Sunday, December 2, 2007


queerness first entered my radar as transgendered.

one reason why, growing up, i never thought of myself as homosexual was that i was told that homosexuals were men who wanted to be women. since i wanted nothing of the sort, + still don't, for years i deceived myself that my strong physical attraction towards certain men did not make me gay--just a 'man's man.'

even before my first misunderstanding of homosexuality, the concept of transgendered entered my imagination. i remember that, when i was four or no more than five, my mother gave me an old discarded women's purse to play with (such were the toys of sissy trailer trash like me). she told me the purse had belonged to my grandmother, but my grandmother no longer needed it. i thought that this statement meant that in old age people changed sexes because, by my childish logic, the only reason my grandmother would no longer need her purse was that she was becoming a man.

i have not yet become acquainted with (to my knowledge) a transgendered person. my small circle friends includes straight people, gay men, and lesbians. i had a long relationship with a bisexual man once, + a friend of mine now is bisexual. but no transgendered people.

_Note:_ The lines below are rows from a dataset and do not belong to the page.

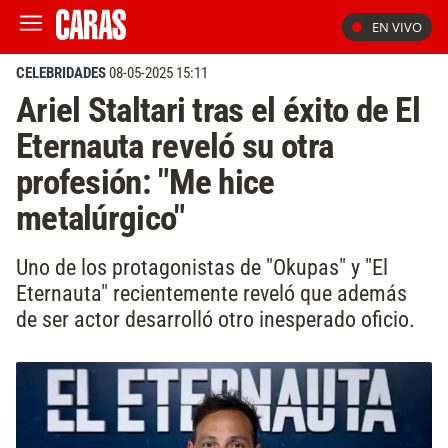
EN VIVO
CELEBRIDADES
08-05-2025 15:11
Ariel Staltari tras el éxito de El
Eternauta reveló su otra
profesión: "Me hice
metalúrgico"
Uno de los protagonistas de "Okupas" y "El
Eternauta" recientemente reveló que además
de ser actor desarrolló otro inesperado oficio.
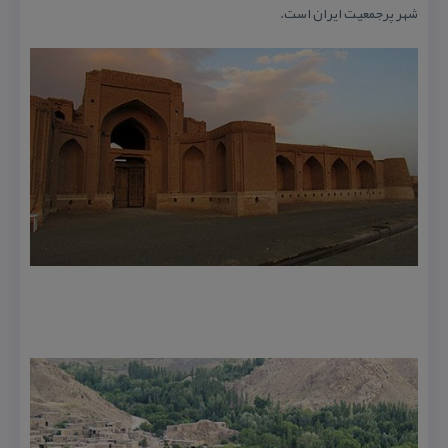
شهر پرجمعیت ایران است.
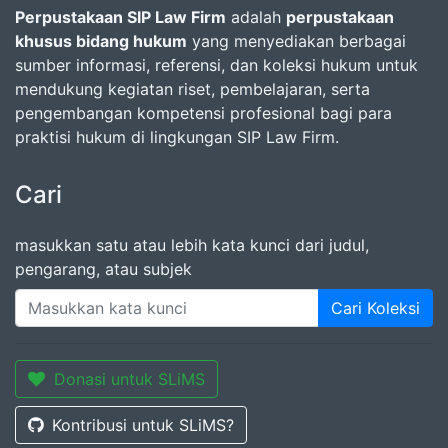
Perpustakaan SIP Law Firm
adalah
perpustakaan
khusus bidang hukum
yang menyediakan berbagai
sumber informasi, referensi, dan koleksi hukum untuk
mendukung kegiatan riset, pembelajaran, serta
pengembangan kompetensi profesional bagi para
praktisi hukum di lingkungan SIP Law Firm.
Cari
masukkan satu atau lebih kata kunci dari judul,
pengarang, atau subjek
Cari Koleksi
Donasi untuk SLiMS
Kontribusi untuk SLiMS?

when sandra bernhard performed for an aids benefit in raleigh a few years ago, she mulled over the politically correct 'lgbt' printed on all the promotions for the event. she asked the gay men in the large audience to applaud (big roar of applause), then the lesbians (big roar, again), then the bisexuals (a healthy, though more subdued, applause), + then the transgendered (nothing--you could hear crickets chirping). she smirked + said, 'just as i thought.'

where were the transgendered people?

today i'm happy that transgendered people consider themselves a part of the queer struggle for equality + justice. years ago my impression was that transgendered people objected to being associated with gayness. i remember a male-to-female transsexual proclaiming proudly on an old phil donahue show, 'i have always been a strict heterosexual,' with a strong air of disgust at even the thought that she might be grouped with gays.

thus, as i came to accept myself as gay, my impression of the transgendered was that they were gays + lesbians who did not accept their homosexual natures.

i understand things differently now, but lacking transgendered friends, i find myself limited in my understanding + empathy. i want the transgendered to enjoy the same rights, respect, and opportunities as everyone else, but as a gay man, i don't particularly identify with them apart from our shared humanity.

i don't want to be a woman. i like women. i like men even more (or, rather, i like men + cock). if a friend of mine wanted to change sexes, i would support him or her + do my best to remain friends. if a boyfriend of mine wanted to change sexes, however, i would no longer be interested in the person sexually. or, more accurately, i cannot now imagine that i could be ... simply because i like men sexually, not women, not even women who used to be men.

maybe this is bigotry. or superficiality. i'm just trying honestly to assess my feelings on this issue. so i guess what i'm saying is that as a gay man of 54, i identify strongly with three-fourths of 'lgbt'--i still need to get used to the idea that the 't's' are legitimately in league with my own struggle for equality + justice.